Однажды вечером, когда его родители уже легли спать, они с Лайей сидели в библиотеке, курили и знакомились с очередными сенсационными разоблачениями в газетах о пристрастии Дэвида Манли Фултона к наркотикам.
– Когда все это в конце концов закончится, – небрежно сказал Кингдон, – ты оставишь Орлиное Гнездо себе?
Она оторвалась от статьи в «Экзаминере» и настороженно посмотрела на него.
– Что ты хочешь этим сказать?
– Ты останешься здесь жить?
– Вспомни, во сколько он нам обошелся! Бассейн! Резные панели испанской работы! Итальянский мрамор! Мебель!
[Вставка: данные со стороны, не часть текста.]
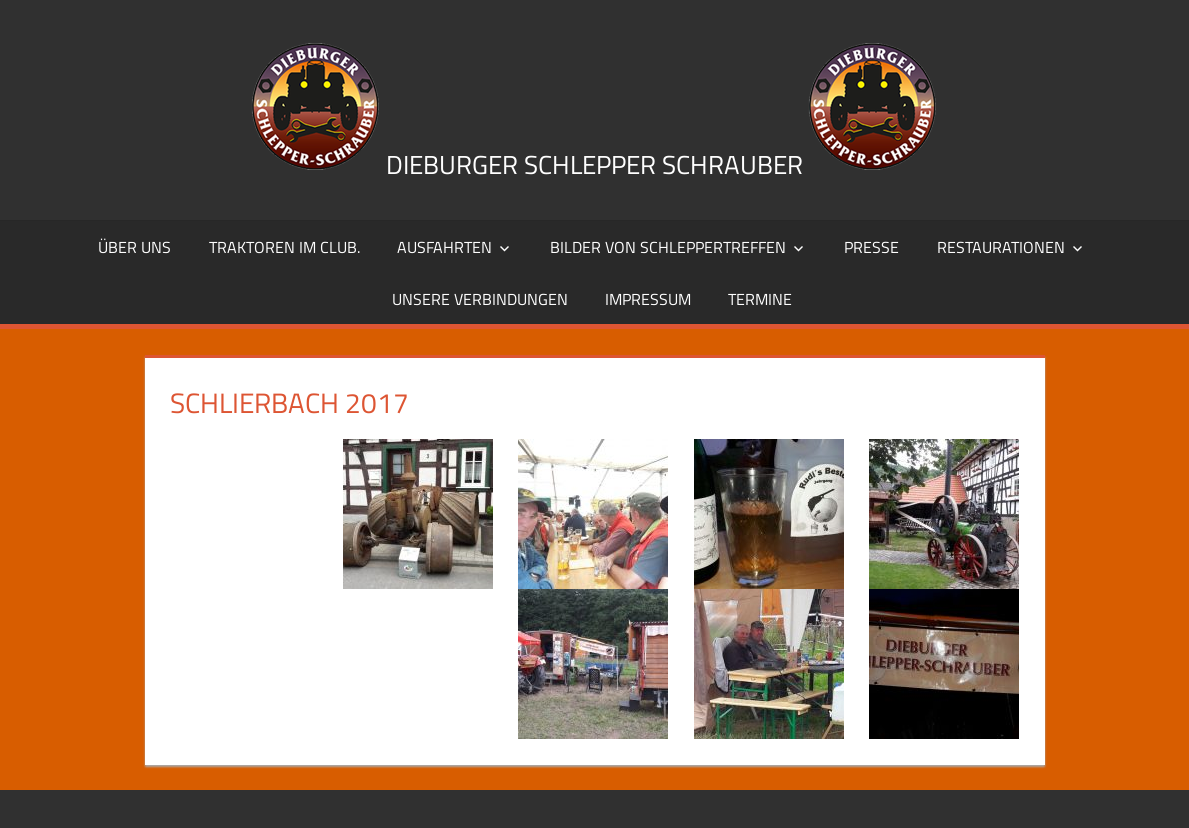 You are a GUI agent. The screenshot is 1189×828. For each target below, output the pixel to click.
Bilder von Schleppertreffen (668, 247)
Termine (760, 299)
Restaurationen (1001, 247)
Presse (871, 247)
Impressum (648, 299)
Я считаю, что это наш дом.
– Только не мой!
– Если тебе здесь не нравится, дорогой, я подыщу нам другое жилье!
– Ты прекрасно знаешь, о чем я говорю! Наш брак меня не устраивает.
И снова Лайя сделала вид, что не понимает.
– Господи, ты хочешь переехать? Давай переедем. – Она улыбнулась. – В любое время.
– Ты обещала мне развод!
– Никогда! – ответила она. – Как же я могу развестись с тобой, дорогой? Мы венчались в церкви.
– Наш брак оказался неудачным. Вспомни, что ты именно так говорила, когда хотела сниматься в «Умирающем лебеде»! Да, именно так!
– И как я только позволила бедняге Дэвиду уговорить себя? – вздохнула она. – Вот теперь приходится за все расплачиваться.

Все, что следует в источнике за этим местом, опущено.